Kindles and iPods work well as incentives for middle schoolers.
The Qualified Zone Academy Bond brought a whole lot of money to Warren County School District for renovations at two schools.
The money - about $30 million - is so low-interest, the district anticipates paying back less than it borrowed.
But, there were strings attached.
To qualify for QZAB, the district had to partner with the National Education Foundation in providing an online computing component to its educational process at Beaty-Warren Middle School and Eisenhower Middle High School, the two buildings with QZAB projects.
The district was already offering an online component - through Pearson Successmaker at the elementary and middle levels and Pearson NovaNet at the high school level - and continues to do so at all schools.
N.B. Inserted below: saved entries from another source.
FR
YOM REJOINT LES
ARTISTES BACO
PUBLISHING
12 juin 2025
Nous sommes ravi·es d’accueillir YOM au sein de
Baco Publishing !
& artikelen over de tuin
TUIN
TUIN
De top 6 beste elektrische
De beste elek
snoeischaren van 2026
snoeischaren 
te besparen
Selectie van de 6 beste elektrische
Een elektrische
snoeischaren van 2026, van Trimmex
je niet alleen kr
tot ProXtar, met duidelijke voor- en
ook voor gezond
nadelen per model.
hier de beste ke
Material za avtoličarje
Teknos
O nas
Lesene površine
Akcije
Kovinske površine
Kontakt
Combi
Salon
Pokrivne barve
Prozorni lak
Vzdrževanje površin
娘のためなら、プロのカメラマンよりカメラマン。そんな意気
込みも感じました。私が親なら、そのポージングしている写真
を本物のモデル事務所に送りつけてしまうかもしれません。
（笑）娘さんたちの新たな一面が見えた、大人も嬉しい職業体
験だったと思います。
"It's an instructional software program for elementary ed and middle school students," Academic Teacher Coach Jen Dilks said of Successmaker. "It adapts to the student's individual learning needs for mastery of essential reading and math concepts and provides outcomes-based data for teachers to use to inform their instruction in the classroom."
When NEF came to the district, the company was using a different software. "We convinced NEF to go with Successmaker," Director of Administrative Support Services Amy Stewart said.
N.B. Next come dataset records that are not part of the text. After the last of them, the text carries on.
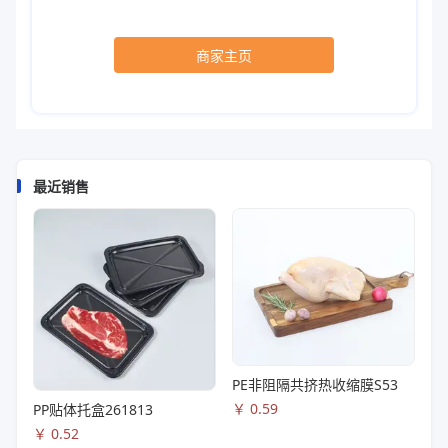
商家主页
最近销售
PE非阻隔共挤热收缩膜S53
￥
0.59
PP贴体托盒261813
￥
0.52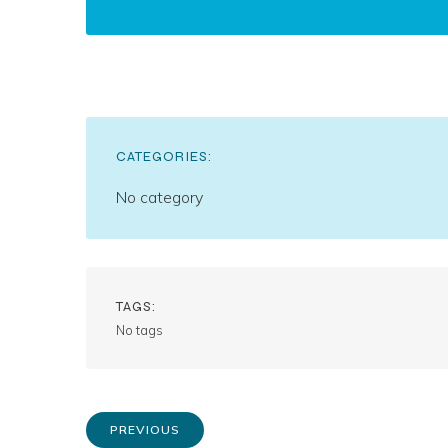
CATEGORIES:
No category
TAGS:
No tags
PREVIOUS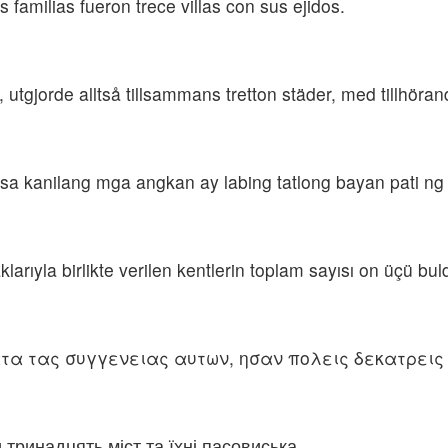
s familias fueron trece villas con sus ejidos.
, utgjorde alltså tillsammans tretton städer, med tillhöra
sa kanilang mga angkan ay labing tatlong bayan pati n
larıyla birlikte verilen kentlerin toplam sayısı on üçü bul
ατα τας συγγενειας αυτων, ησαν πολεις δεκατρεις
 тринадцять міст та їхні пасовиська.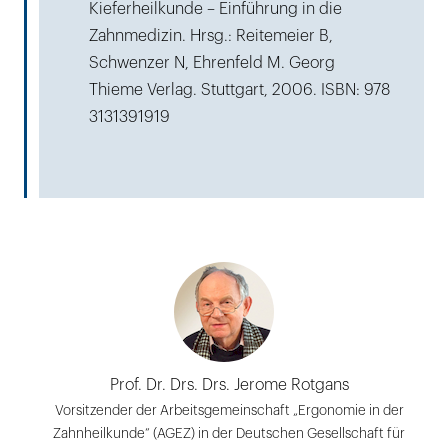
Kieferheilkunde – Einführung in die
Zahnmedizin. Hrsg.: Reitemeier B,
Schwenzer N, Ehrenfeld M. Georg
Thieme Verlag. Stuttgart, 2006. ISBN: 978
3131391919
Prof. Dr. Drs. Drs. Jerome Rotgans
Vorsitzender der Arbeitsgemeinschaft „Ergonomie in der
Zahnheilkunde“ (AGEZ) in der Deutschen Gesellschaft für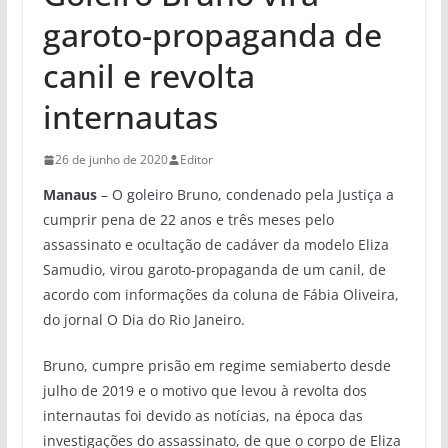
garoto-propaganda de
canil e revolta
internautas
26 de junho de 2020
Editor
Manaus
– O goleiro Bruno, condenado pela Justiça a
cumprir pena de 22 anos e três meses pelo
assassinato e ocultação de cadáver da modelo Eliza
Samudio, virou garoto-propaganda de um canil, de
acordo com informações da coluna de Fábia Oliveira,
do jornal O Dia do Rio Janeiro.
Bruno, cumpre prisão em regime semiaberto desde
julho de 2019 e o motivo que levou à revolta dos
internautas foi devido as notícias, na época das
investigações do assassinato, de que o corpo de Eliza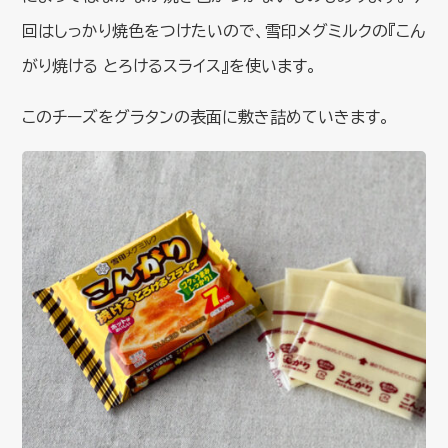
回はしっかり焼色をつけたいので、雪印メグミルクの『こん
がり焼ける とろけるスライス』を使います。
このチーズをグラタンの表面に敷き詰めていきます。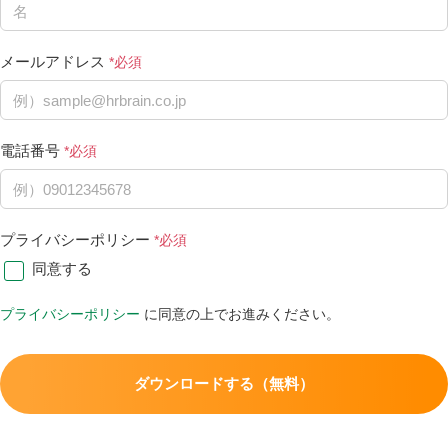
メールアドレス
電話番号
プライバシーポリシー
同意する
プライバシーポリシー
に同意の上でお進みください。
Keeping the software provides continuity in the instruction. "This is a product we've had for years," Dilks said.
"The teachers have been trained on this," Misty Weber, principal of both alternative education for disruptive youth and online learning, said. "We have lead teachers. They've trained with Pearson."
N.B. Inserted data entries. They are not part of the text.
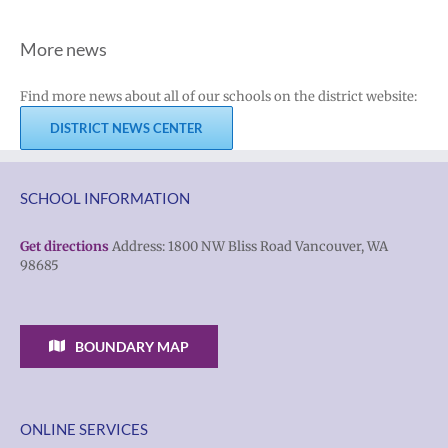
More news
Find more news about all of our schools on the district website:
DISTRICT NEWS CENTER
SCHOOL INFORMATION
Get directions
Address: 1800 NW Bliss Road Vancouver, WA
98685
BOUNDARY MAP
ONLINE SERVICES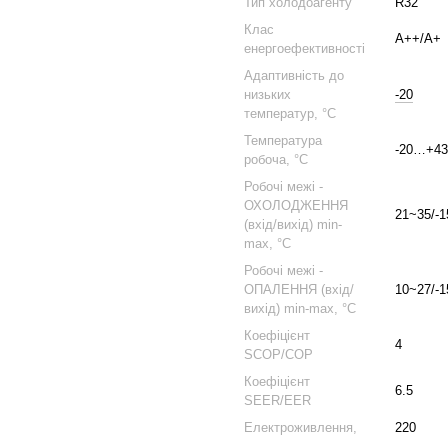
Тип холодоагенту
R32
Клас
A++/А+
енергоефективності
Адаптивність до
низьких
-20
температур, °С
Температура
-20…+43
робоча, °С
Робочі межі -
ОХОЛОДЖЕННЯ
21~35/-
(вхід/вихід) min-
max, °С
Робочі межі -
ОПАЛЕННЯ (вхід/
10~27/-
вихід) min-max, °С
Коефіцієнт
4
SCOP/COP
Коефіцієнт
6.5
SEER/EER
Електроживлення,
220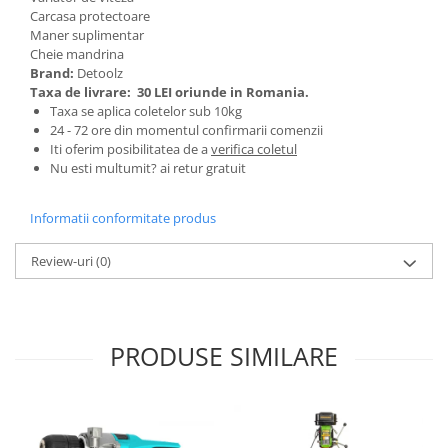
Carcasa protectoare
Zdrobitoare si teascuri
Maner suplimentar
Teascuri
Cheie mandrina
Brand:
Detoolz
Zdrobitoare electrice
Taxa de livrare:
30 LEI oriunde in Romania.
Zdrobitoare electrice & manuale
Taxa se aplica coletelor sub 10kg
Zdrobitoare manuale
24 - 72 ore din momentul confirmarii comenzii
Iti oferim posibilitatea de a
verifica coletul
Masini de cusut si accesorii
Nu esti multumit? ai retur gratuit
Articole antidaunatori gradina
Sere si solarii
Informatii conformitate produs
Suflante si aspiratoare exterior
Review-uri
(0)
Unelte altoit
Unelte manuale de gradina -
Stropitori
PRODUSE SIMILARE
Folie si plase pt plante
Masini de maturat manuale
Masini batut stalpi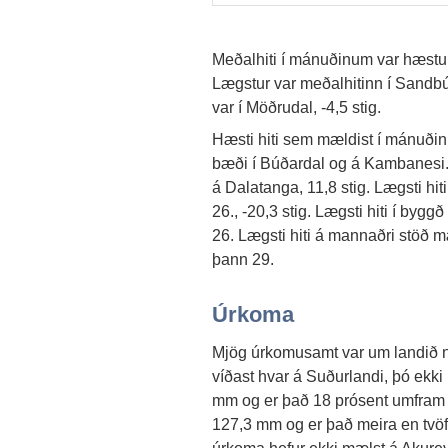
Meðalhiti í mánuðinum var hæstur 
Lægstur var meðalhitinn í Sandbú
var í Möðrudal, -4,5 stig.
Hæsti hiti sem mældist í mánuðin
bæði í Búðardal og á Kambanesi. 
á Dalatanga, 11,8 stig. Lægsti h
26., -20,3 stig. Lægsti hiti í byg
26. Lægsti hiti á mannaðri stöð m
þann 29.
Úrkoma
Mjög úrkomusamt var um landið nor
víðast hvar á Suðurlandi, þó ekki
mm og er það 18 prósent umfram 
127,3 mm og er það meira en tvö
"It targets those areas of difficulties... areas students are struggling with," Dilks said.
"It constantly provides that mixed practice," Stewart said. "It's a beautiful supplement to instruction."
Students may work on Successmaker during school, though not during their core classes. Some can access the software from home, but that access depends on the computer and connection they have available, Stewart said.
Under the NEF program, Successmaker is used more and in some different ways, according to Dilks.
One of the most visible differences is the incentive program.
"We want to have students have 24 hours in the system over the course of the school year," Weber said. "If you have a student in for at least 24 hours, they should make a year's progress."
Based on each student's needs, those hours will either be in math or reading. Students are welcome and encouraged to put in hours on their secondary subject, but the 24 are in the identified area of need.
Dilks, Weber, and representatives from NEF got together to figure out how to encourage kids to put in the hours.
"We met with students from each building, teachers, and administrators to brainstorm what would motivate our students," Weber said.
The kids want personal electronic devices.
NEF will give away two items to students at each grade level at both schools every nine-week grading period. Only sixth-, seventh- and eighth-grade students at each school are eligible.
"In November, we gave away a Kindle Fire and an iPod Touch at each grade level and each school," Weber said.
Students won chances at the items by completing time on the Successmaker system. At six hours in their core subject, they received one chance. Each additional hour, in either reading or math, earned another chance.
The items to be given away will vary, but will feature at least one "larger, techy item," Dilks said.
The next grading period ends Jan. 18. "The kids are really starting to get excited about what they could possibly get through the incentives," Weber said.
There are also incentives at the group and class level. If every student in an advisory group reaches six hours, that group will have a pizza party. The same group can win a second "snack" party if every student puts in six hours on their secondary subject.
If an entire grade at either school averages six hours per student, that class will have some kind of celebration. "A dance, Wacky Olympics, Minute to Win It, Great Race activities... something that will get the kids excited and celebrate their accomplishment," Weber said.
All of the incentives are funded by NEF. The district is not paying for them. The district does pay for the Successmaker software as it has in the past.
"Warren County School District is being the incentive model for the nation," Dilks said.
"There are a lot of other academies," Weber said. "NEF is looking for us to be the leader."
Other than the lost learning opportunity and not qualifying for individual and group incentives, there are no consequences for students who do not reach six hours in a grading period or 24 hours in a year.
Over the next two weeks, students will have a chance to win some additional chances at the next drawing.
The district will host informational meetings from 6 to 6:30 and 6:45 to 7:15 p.m. Wednesday, Dec. 12, at Eisenhower, and from 6 to 7 p.m. Wednesday, Dec. 19, at Beaty. The Beaty meetings include an introduction to 4Sight testing.
At the meetings, experts will present information and be available to answer questions on the Successmaker program and the incentives. A new Parent Academy program is also on the agenda.
District officials ask that those who plan to attend pre-register so their children's information will be ready when they arrive. Students can earn up to three extra chances - one for the student, and one each for up to two parents - toward the next incentive for attending the meeting.